▶ **Work required**
Nothing after the line with "Todas (26, 53)" belongs in the copy; extract the lines below from the top through that line, pictures left out.

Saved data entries
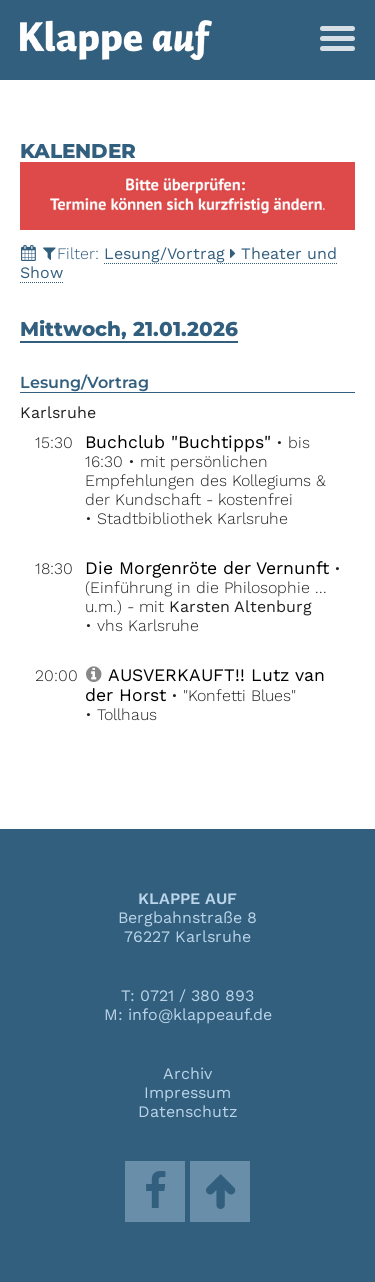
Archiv (187, 1073)
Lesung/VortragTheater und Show (178, 263)
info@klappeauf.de (200, 1014)
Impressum (187, 1092)
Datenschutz (188, 1111)
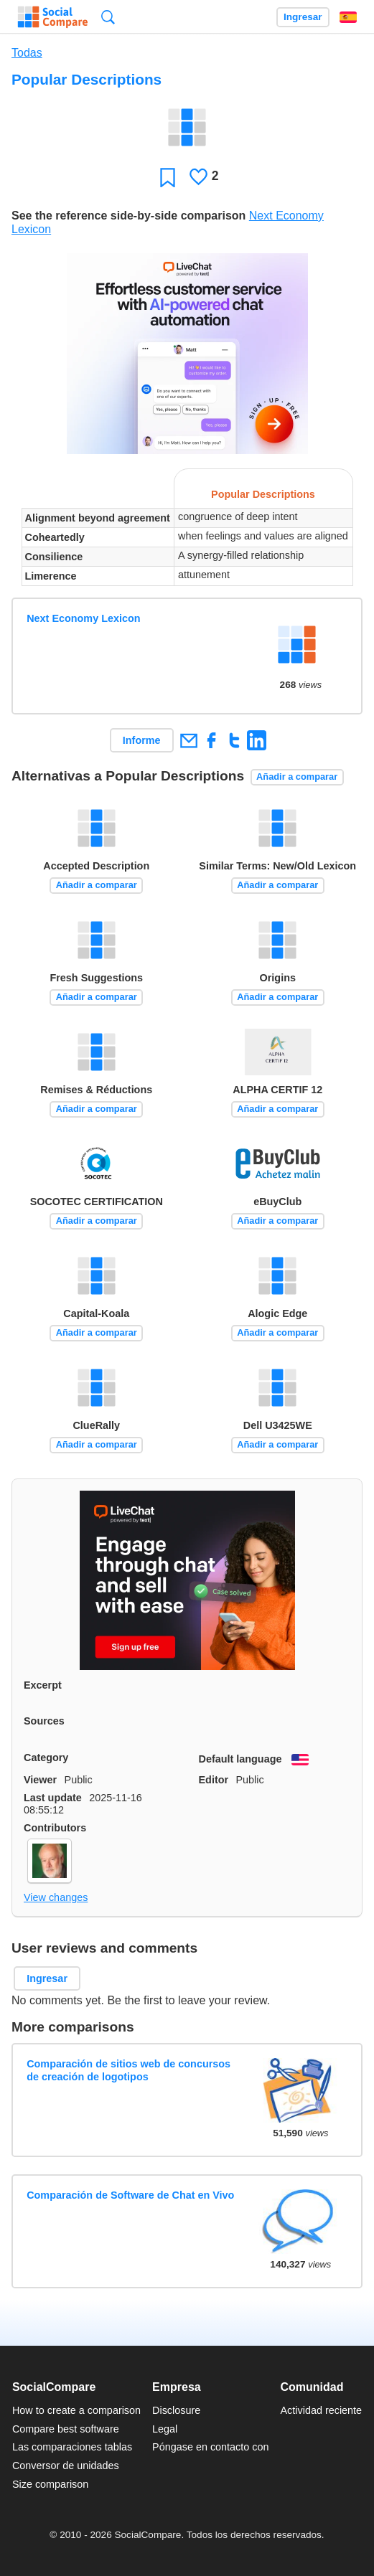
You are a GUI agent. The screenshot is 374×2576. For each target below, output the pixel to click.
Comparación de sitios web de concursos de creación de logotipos (128, 2070)
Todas (26, 53)
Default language (240, 1759)
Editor (214, 1779)
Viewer (40, 1779)
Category (46, 1757)
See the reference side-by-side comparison (128, 215)
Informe (142, 740)
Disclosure (176, 2410)
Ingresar (303, 16)
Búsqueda (108, 17)
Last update (53, 1797)
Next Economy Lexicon (83, 618)
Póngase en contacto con (210, 2447)
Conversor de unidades (65, 2465)
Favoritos (167, 177)
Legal (164, 2429)
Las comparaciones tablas (72, 2447)
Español (348, 17)
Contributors (55, 1828)
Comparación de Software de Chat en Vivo (130, 2195)
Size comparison (50, 2484)
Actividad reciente (322, 2410)
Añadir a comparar (296, 776)
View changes (56, 1897)
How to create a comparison (76, 2410)
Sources (44, 1721)
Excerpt (43, 1685)
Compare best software (65, 2429)
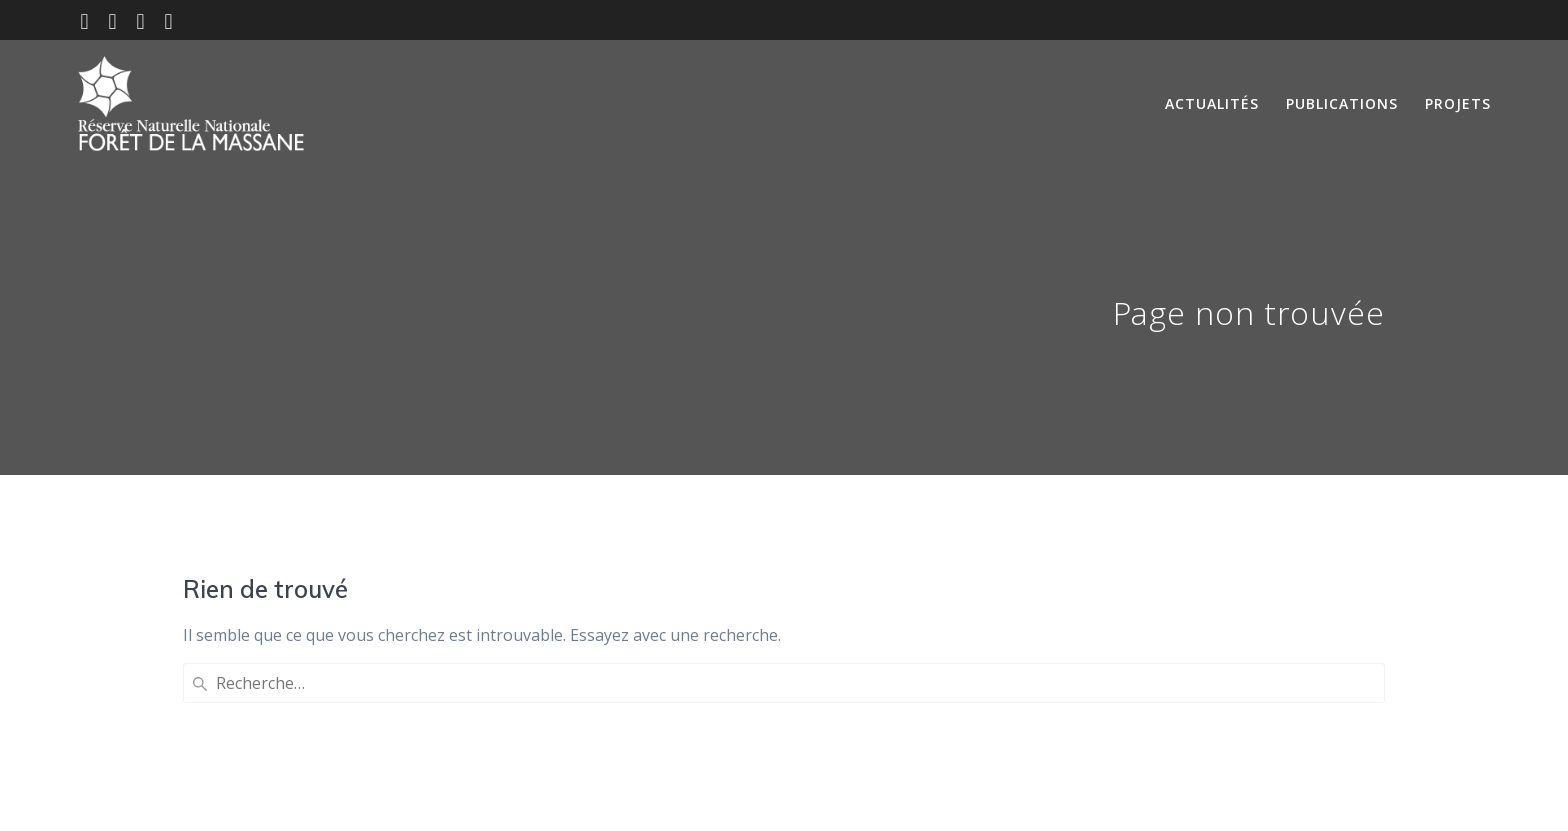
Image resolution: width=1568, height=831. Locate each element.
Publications (1342, 103)
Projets (1458, 103)
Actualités (1212, 103)
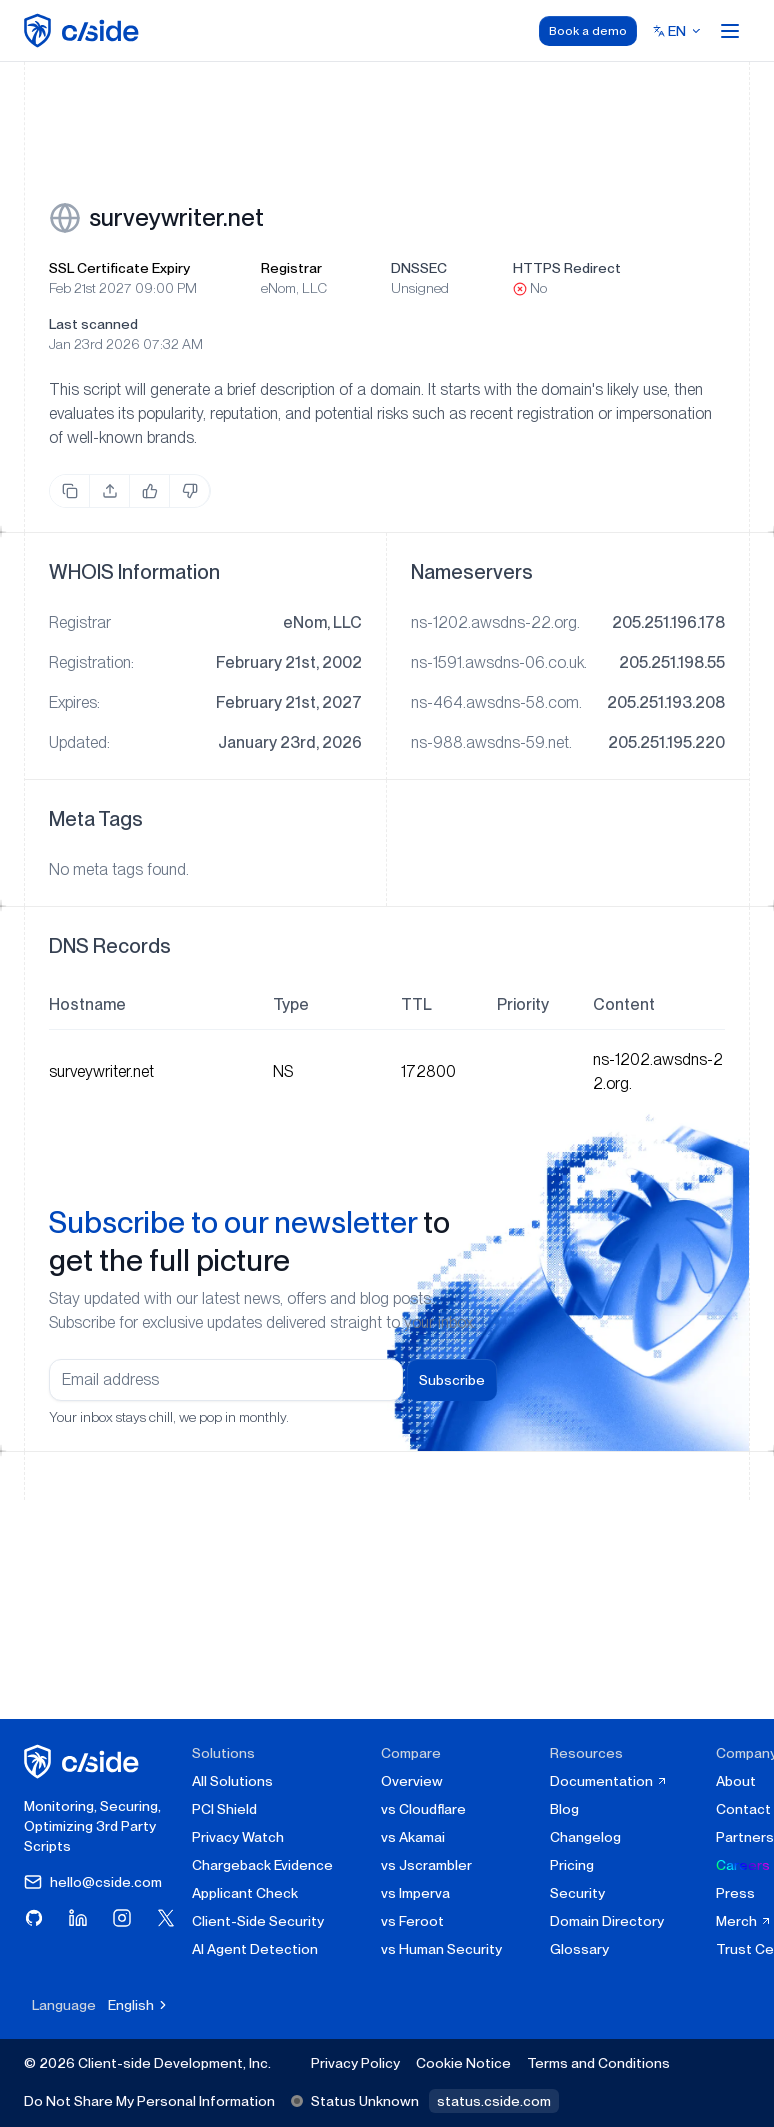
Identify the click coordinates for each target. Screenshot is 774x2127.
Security (577, 1893)
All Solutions (232, 1781)
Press (735, 1893)
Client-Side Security (258, 1921)
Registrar (291, 268)
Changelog (585, 1837)
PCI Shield (224, 1809)
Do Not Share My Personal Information (149, 2101)
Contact (743, 1809)
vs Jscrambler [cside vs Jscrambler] (426, 1865)
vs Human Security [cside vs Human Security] (441, 1949)
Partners (745, 1837)
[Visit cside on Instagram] (122, 1918)
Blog (564, 1809)
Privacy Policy (355, 2063)
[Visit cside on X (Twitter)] (166, 1918)
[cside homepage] (84, 1761)
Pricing (572, 1865)
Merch (744, 1921)
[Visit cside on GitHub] (34, 1918)
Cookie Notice (463, 2063)
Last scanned (93, 324)
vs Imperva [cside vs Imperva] (415, 1893)
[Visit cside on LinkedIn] (78, 1918)
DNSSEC (419, 268)
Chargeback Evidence (262, 1865)
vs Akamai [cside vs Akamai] (413, 1837)
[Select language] (677, 31)
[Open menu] (730, 31)
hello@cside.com (93, 1882)
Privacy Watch (238, 1837)
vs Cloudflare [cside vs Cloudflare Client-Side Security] (423, 1809)
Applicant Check (245, 1893)
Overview (412, 1781)
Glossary (579, 1949)
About (736, 1781)
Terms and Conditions (598, 2063)
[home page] (84, 30)
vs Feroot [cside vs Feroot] (412, 1921)
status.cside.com (494, 2101)
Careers (743, 1865)
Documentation (609, 1781)
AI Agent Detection (255, 1949)
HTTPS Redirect (567, 268)
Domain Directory (607, 1921)
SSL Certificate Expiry (119, 268)
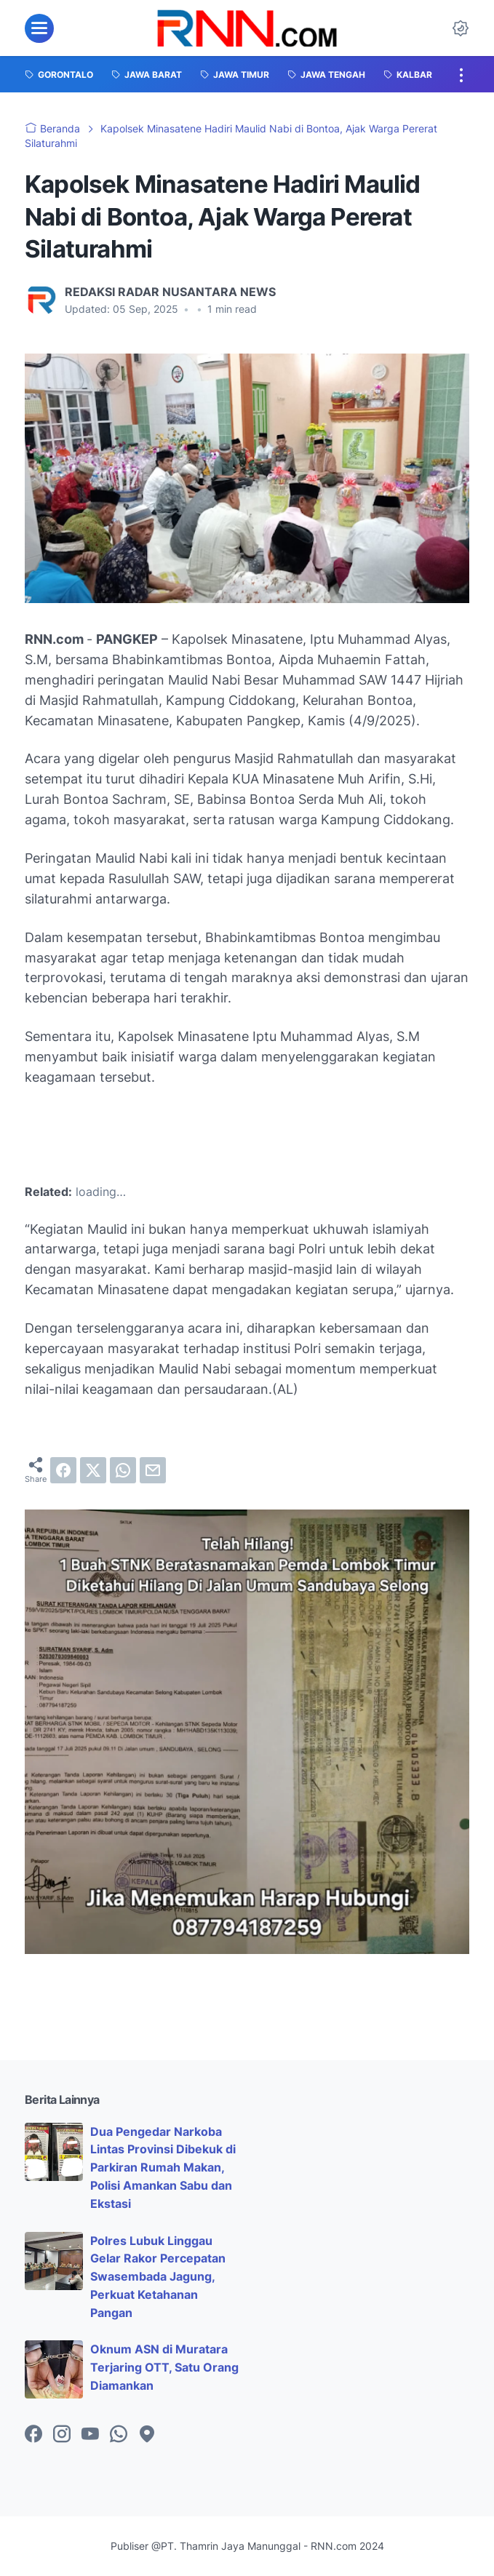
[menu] (39, 28)
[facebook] (63, 1470)
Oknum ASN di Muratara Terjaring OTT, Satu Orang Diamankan (164, 2367)
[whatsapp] (123, 1470)
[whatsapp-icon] (118, 2434)
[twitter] (93, 1470)
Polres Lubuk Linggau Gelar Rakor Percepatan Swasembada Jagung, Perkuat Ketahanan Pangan (158, 2276)
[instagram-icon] (62, 2434)
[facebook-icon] (33, 2434)
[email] (153, 1470)
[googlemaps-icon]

▶ **Answer section**
Archiv (187, 1073)
Lesung/VortragTheater und Show (178, 263)
info@klappeauf.de (200, 1014)
Impressum (187, 1092)
Datenschutz (188, 1111)
You are a GUI agent. The screenshot is 374×2576. For each target below, output the pixel to click.
Comparación de sitios web de concursos de creación de logotipos (128, 2070)
Todas (26, 53)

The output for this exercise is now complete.